未題

短編より短い短編小説

メビウスの輪

 なけなしのSOSは気づかれなかった、というより、わたしのほうがどうかしている。焦りもあるけれど、根本的恐怖から逃れるため出したそれが打ち払われ、目覚めの一発にしてはあまりに手痛いビンタに、おもわずわんわん声をあげ泣く。

 「いきたくないよ、もういやだよ、しにたいよ。」

 何度も何度も紡いだそれは一時期意識的に口を噤んだこともあれど、正直なこころを吐露できないのはあんまりにも辛くて、つぎの瞬間生きる意思に変えるつもりでこぼすことを許可している。

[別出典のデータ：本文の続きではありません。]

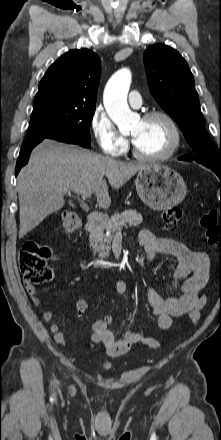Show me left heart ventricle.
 <instances>
[{"label": "left heart ventricle", "mask_w": 221, "mask_h": 440, "mask_svg": "<svg viewBox=\"0 0 221 440\" xmlns=\"http://www.w3.org/2000/svg\"><path fill=\"white\" fill-rule=\"evenodd\" d=\"M130 135L138 150L147 155L165 152L172 142L171 129L168 123L160 117L146 121L140 119L132 127Z\"/></svg>", "instance_id": "left-heart-ventricle-1"}]
</instances>
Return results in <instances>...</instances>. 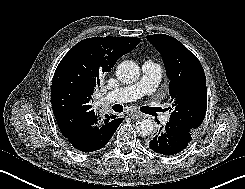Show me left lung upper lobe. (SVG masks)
<instances>
[{"mask_svg": "<svg viewBox=\"0 0 245 189\" xmlns=\"http://www.w3.org/2000/svg\"><path fill=\"white\" fill-rule=\"evenodd\" d=\"M148 41L162 55L172 110L167 124L181 134H193L205 117L206 77L197 57L177 39L165 35H148Z\"/></svg>", "mask_w": 245, "mask_h": 189, "instance_id": "left-lung-upper-lobe-1", "label": "left lung upper lobe"}]
</instances>
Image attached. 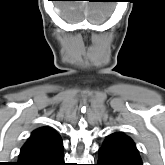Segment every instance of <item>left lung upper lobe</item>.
<instances>
[{
	"label": "left lung upper lobe",
	"mask_w": 165,
	"mask_h": 165,
	"mask_svg": "<svg viewBox=\"0 0 165 165\" xmlns=\"http://www.w3.org/2000/svg\"><path fill=\"white\" fill-rule=\"evenodd\" d=\"M100 149L122 165H142L134 142L121 132L110 134Z\"/></svg>",
	"instance_id": "left-lung-upper-lobe-1"
}]
</instances>
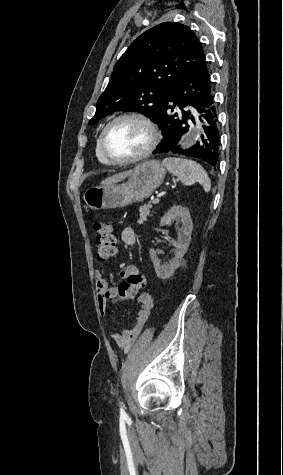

 他者を変えるつもりはない。捻じ曲げれば必ず歪む。歪んだ分清算するハメになる。たとえそれが才能を深化させるに有効だったとして、そのひとがしんでしまうよりずっと良い。
 命より大切なものはないから、できる限り多くのひとに生きてほしい、けれど。

 「ほらまた。あなた自身、生き残れるかどうかよっぽど不安なのね。」

 彼女は言う。ちがうの、とわたしは言う。

 「ひとりぼっちは不安だから、ひとりにならないよう声をかけるけれど、結局自分はひとりぼっちなんだ、気づかされる瞬間が辛いだけ。」
 「完璧主義者もたいへんねえ。」

 彼女の微笑みは一瞬のうち、視界の端でブラックアウトした。

 なにか注意されると自分を傷つけなくてはすまないというのは、厄介な性分だとおもうんだ。たとえばそれが幼少期の暴力的行為による制御からくるものだとして、かといっておとなになったいま、その過去を知らない何者かに対する些細な指摘についていちいち手首を切っていたんじゃあ、ちっとも先にすすめないだろう。どころか、一般的にいえば注意にもはいらない事象について彼らは無頓着であるのだから。

 「たったひと言が辛いの。」
 ぽつりとこぼす。
 「たったひと言が永遠みたいに、わたしのなかにはいってくるの。」

 彼女は頷く。

 「断続的に現実をつなげていく、いまを積み重ねて息をつないでいく。生きるとはそういうことだと気づいたとき、わたしは、その測り知れない恐怖に酷く怯えていた。」
 「答えは出たのかしら。」
 「答えは、出ない。」
 「それはどうしてだとおもう?」
 「生きる限り、延々つづくことだから。」

 彼女は頷く。

 「けれど生きるならば、すくなくともいま、生きることを決めているなら、崖っぷち間際で踏ん張るしかない。ほかの選択肢はないよ。草原で花を摘んでいるひまはないのだから。」

 彼女が頷いたかどうか、わからない。